Le Dr Refaat Alareer lors de la cérémonie de remise des diplômes aux étudiants de l’Université islamique de Gaza, en 2022. (Photo : via Instagram

 

Tamara Nassar, 9 décembre 2023

Refaat avait travaillé en collaboration étroite avec The Electronic Intifada et il faisait partie des opposants les plus en vue à la guerre génocidaire d’Israël contre Gaza.

Il avait cherché refuge dans l’appartement de sa sœur Asmaa, dans le quartier d’al-Daraj, à Gaza. Mercredi, vers 18 heures, l’appartement a « subi une frappe chirurgicale, puisqu’il est le seul à avoir été touché dans l’immeuble où il est situé », a déclaré le REMDH, citant la déclaration corroborée d’un témoin oculaire et les récits de la famille.

Refaat a été en compagnie de son frère Salah et d’un des enfants de ce dernier, Muhammad.

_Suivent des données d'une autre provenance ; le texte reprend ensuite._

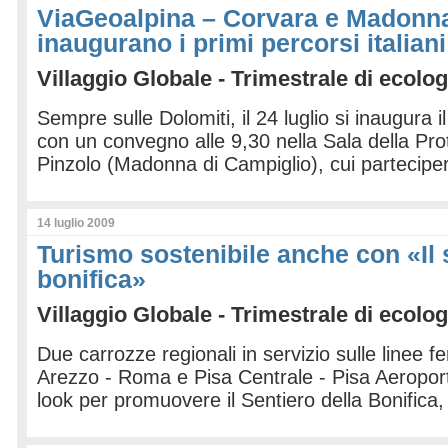
ViaGeoalpina – Corvara e Madonna
inaugurano i primi percorsi italiani
Villaggio Globale - Trimestrale di ecolog
Sempre sulle Dolomiti, il 24 luglio si inaugura 
con un convegno alle 9,30 nella Sala della Prot
Pinzolo (Madonna di Campiglio), cui parteciper
14 luglio 2009
Turismo sostenibile anche con «Il 
bonifica»
Villaggio Globale - Trimestrale di ecolog
Due carrozze regionali in servizio sulle linee fe
Arezzo - Roma e Pisa Centrale - Pisa Aeroporto,
look per promuovere il Sentiero della Bonifica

Sa sœur Asmaa et trois de ses enfants – Alaa, Yahya et Muhammad – ont également été tués, ainsi qu’un de leurs voisins.

D’autres membres de la famille ont eux aussi été blessés par l’attaque israélienne.

« La frappe aérienne a chirurgicalement ciblé l’appartement du premier étage (d’un immeuble à trois niveaux) dans lequel se trouvait Refaat, et non le bâtiment tout entier.  Cela montre que l’appartement était bel et bien la cible et qu’il n’était pas possible qu’il s’agisse de dégâts collatéraux »,

a déclaré le REMDH.

Refaat avait été déplacé à de multiples reprises dans la bande de Gaza après que sa maison avait été attaquée au cours de la deuxième semaine de l’offensive génocidaire lancée par Israël contre l’enclave dès le 7 octobre.

Quelques jours avant d’être tué, Refaat avait déménagé avec sa femme et ses enfants dans une école de l’UNRWA (Agence de l’ONU pour les réfugiés palestiniens) située dans le quartier d’al-Tuffah, à Gaza même.

Un ami proche de Refaat a expliqué à l’organisation des droits humains qu’il a pu avoir été contacté par l’armée israélienne alors qu’il se trouvait à l’école.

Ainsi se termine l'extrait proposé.